GPD MicroPC focuses on IT pros consumer

There seems to be an ironic trend in computing these days where phones are getting larger and PCs, specifically laptops, are getting smaller. Of course, the latter can only go so far but some companies, especially Chinese ones, dare to take things to the extreme. GPD is one of those that has had a relatively successful run with reviving pocket PCs and palmtops. Perhaps seeing another niche market it can address (and profit from), GPD is creating yet another tiny laptop, this time with a rugged personality aimed at network and system administrators.

GPD's heritage came from making Android gaming handhelds but it has stumbled on a new calling when it created the GPD Pocket, what might be the first (and so far only) Windows gaming handheld. The success of that small form computing device eventually led to the GPD Pocket, ironically designed for those who need more typing room.

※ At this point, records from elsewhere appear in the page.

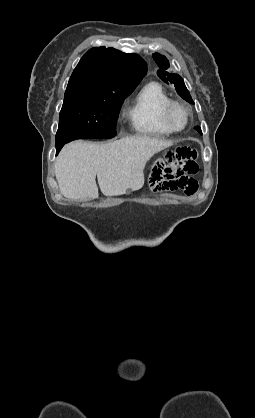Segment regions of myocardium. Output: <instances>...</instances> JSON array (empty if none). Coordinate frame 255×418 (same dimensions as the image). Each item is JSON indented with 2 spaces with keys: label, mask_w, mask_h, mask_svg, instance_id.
I'll use <instances>...</instances> for the list:
<instances>
[{
  "label": "myocardium",
  "mask_w": 255,
  "mask_h": 418,
  "mask_svg": "<svg viewBox=\"0 0 255 418\" xmlns=\"http://www.w3.org/2000/svg\"><path fill=\"white\" fill-rule=\"evenodd\" d=\"M174 107H181L185 113H186V123L182 128H175L170 120V116H171V112L173 110ZM191 120V112L189 107L181 101L178 100H173L170 99L164 106L163 111H162V121L165 124V126L170 129L172 132H181L184 129H186V127L188 126V124L190 123Z\"/></svg>",
  "instance_id": "obj_1"
}]
</instances>
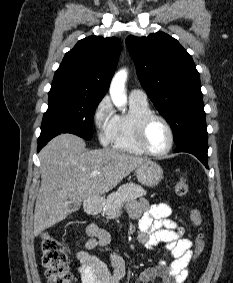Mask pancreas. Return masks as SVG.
<instances>
[{
  "label": "pancreas",
  "mask_w": 233,
  "mask_h": 283,
  "mask_svg": "<svg viewBox=\"0 0 233 283\" xmlns=\"http://www.w3.org/2000/svg\"><path fill=\"white\" fill-rule=\"evenodd\" d=\"M146 193L145 189L135 183L123 184L116 192L107 197L104 214L109 219L119 213L125 202L145 196Z\"/></svg>",
  "instance_id": "obj_1"
}]
</instances>
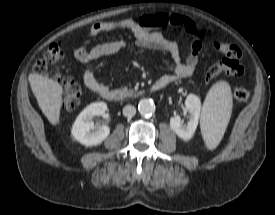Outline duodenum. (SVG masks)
Segmentation results:
<instances>
[{
	"instance_id": "410a0bca",
	"label": "duodenum",
	"mask_w": 275,
	"mask_h": 215,
	"mask_svg": "<svg viewBox=\"0 0 275 215\" xmlns=\"http://www.w3.org/2000/svg\"><path fill=\"white\" fill-rule=\"evenodd\" d=\"M168 81L163 79V78H160L158 79L152 86H151V90L152 91H159V90H162L164 89L167 85H168ZM101 97L105 100H108V101H113V102H116V101H119L121 100L122 98V93L120 91H117V90H111V89H106V90H103L101 93H100Z\"/></svg>"
}]
</instances>
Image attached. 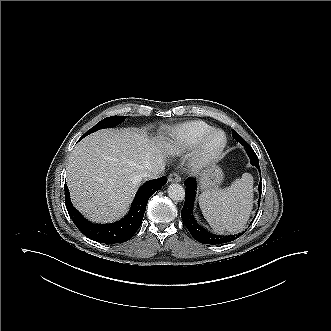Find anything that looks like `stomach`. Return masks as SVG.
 <instances>
[{"label":"stomach","mask_w":331,"mask_h":331,"mask_svg":"<svg viewBox=\"0 0 331 331\" xmlns=\"http://www.w3.org/2000/svg\"><path fill=\"white\" fill-rule=\"evenodd\" d=\"M223 178V172L218 166H208L198 175L199 188L201 191L218 188L222 183Z\"/></svg>","instance_id":"1"}]
</instances>
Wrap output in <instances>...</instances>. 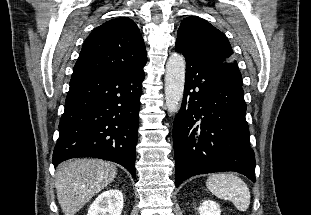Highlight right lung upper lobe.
I'll list each match as a JSON object with an SVG mask.
<instances>
[{"label":"right lung upper lobe","instance_id":"obj_1","mask_svg":"<svg viewBox=\"0 0 311 215\" xmlns=\"http://www.w3.org/2000/svg\"><path fill=\"white\" fill-rule=\"evenodd\" d=\"M147 62L146 48L138 26L128 17L109 20L86 38L73 73L129 74Z\"/></svg>","mask_w":311,"mask_h":215}]
</instances>
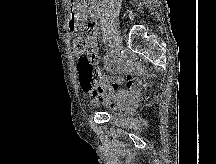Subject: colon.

While the GPD Pocket is perfectly usable for almost anything, GPD probably feels it needs to address and even more niche group of users with the GPD MicroPC. It is supposedly targeting IT professionals that need to connect to servers remotely while not at their desks. As such, the device seems designed to be not only smaller and more portable than the GPD Pocket, it's also supposedly more rugged.

When remotely accessing servers and workstations, the computer itself doesn't need to be as powerful. That's why the GPD MicroPC will only have an Intel Celeron N4100, 4 GB RAM, 128 GB SSD and the like. It does have dual band 5 GHz Wi-Fi and Gigabit Ethernet because that's the lifeblood of these IT pros. At the same time, it's still going to have a tiny cramped keyboard, something that such users tend to hate. At least it's going to be backlit.

At an estimated crowdfunding price of $299 next year, the GPD MicroPC is definitely not meant to be a main computer. It's more like an emergency device when you're out and need to connect to a computer. But with such a small keyboard, IT pros might consider just using the computer they already have in their pocket anyway: their phones.